→ **ENTRIES SUPPLIED**:
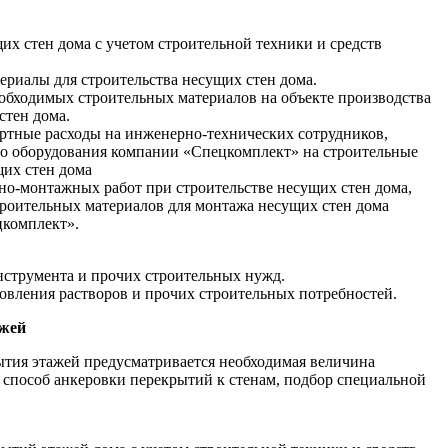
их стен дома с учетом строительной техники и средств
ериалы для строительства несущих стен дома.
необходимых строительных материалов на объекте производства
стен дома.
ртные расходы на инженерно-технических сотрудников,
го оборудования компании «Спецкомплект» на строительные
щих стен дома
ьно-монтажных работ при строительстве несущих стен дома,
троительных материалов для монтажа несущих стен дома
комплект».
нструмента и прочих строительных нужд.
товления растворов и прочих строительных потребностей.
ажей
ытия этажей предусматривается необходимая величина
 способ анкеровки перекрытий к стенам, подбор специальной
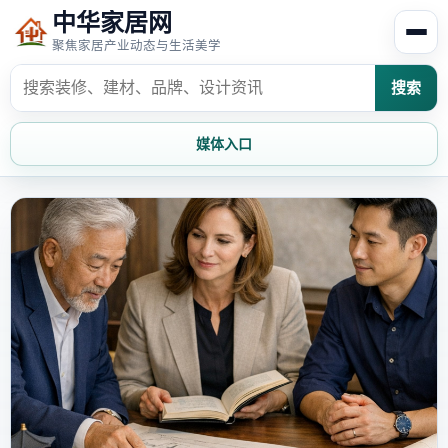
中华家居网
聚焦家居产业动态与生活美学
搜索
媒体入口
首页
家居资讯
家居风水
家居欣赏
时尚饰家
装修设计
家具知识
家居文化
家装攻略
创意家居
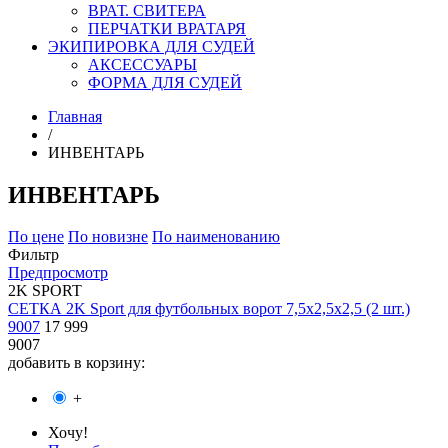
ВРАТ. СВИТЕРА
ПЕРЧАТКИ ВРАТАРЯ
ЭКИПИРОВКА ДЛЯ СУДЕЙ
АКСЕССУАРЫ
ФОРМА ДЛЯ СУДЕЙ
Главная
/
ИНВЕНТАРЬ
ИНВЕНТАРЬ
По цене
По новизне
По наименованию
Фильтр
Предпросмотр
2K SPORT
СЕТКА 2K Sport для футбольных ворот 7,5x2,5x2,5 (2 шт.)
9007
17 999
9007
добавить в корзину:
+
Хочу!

--

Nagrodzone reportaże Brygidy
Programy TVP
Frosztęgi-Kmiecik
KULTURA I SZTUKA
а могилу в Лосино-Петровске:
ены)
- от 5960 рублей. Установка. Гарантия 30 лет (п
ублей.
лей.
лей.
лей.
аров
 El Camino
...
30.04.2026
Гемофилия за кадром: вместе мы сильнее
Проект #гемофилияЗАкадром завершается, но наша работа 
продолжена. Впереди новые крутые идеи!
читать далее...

--

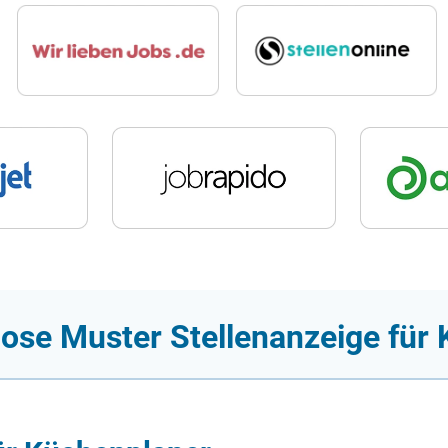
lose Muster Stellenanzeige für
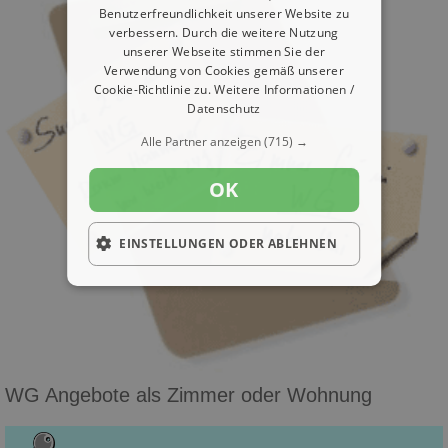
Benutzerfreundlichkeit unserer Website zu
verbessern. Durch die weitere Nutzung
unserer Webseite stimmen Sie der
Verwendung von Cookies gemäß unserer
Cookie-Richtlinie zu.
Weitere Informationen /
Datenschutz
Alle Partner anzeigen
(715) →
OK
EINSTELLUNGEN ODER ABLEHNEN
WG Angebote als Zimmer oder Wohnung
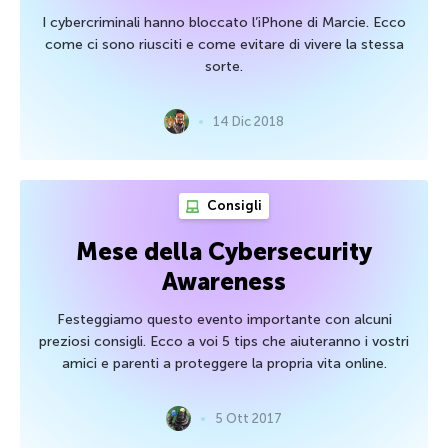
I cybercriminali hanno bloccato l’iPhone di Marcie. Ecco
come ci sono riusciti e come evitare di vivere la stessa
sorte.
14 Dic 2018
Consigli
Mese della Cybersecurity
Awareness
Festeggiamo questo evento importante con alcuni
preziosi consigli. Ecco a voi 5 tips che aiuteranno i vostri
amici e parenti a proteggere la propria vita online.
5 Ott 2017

→ **TASK REQUIREMENTS**: Should a line in the material contain "несущих", copy it.

→ **RESPONSE TO THE EXERCISE**:
ериалы для строительства несущих стен дома.
ьно-монтажных работ при строительстве несущих стен дома,
троительных материалов для монтажа несущих стен дома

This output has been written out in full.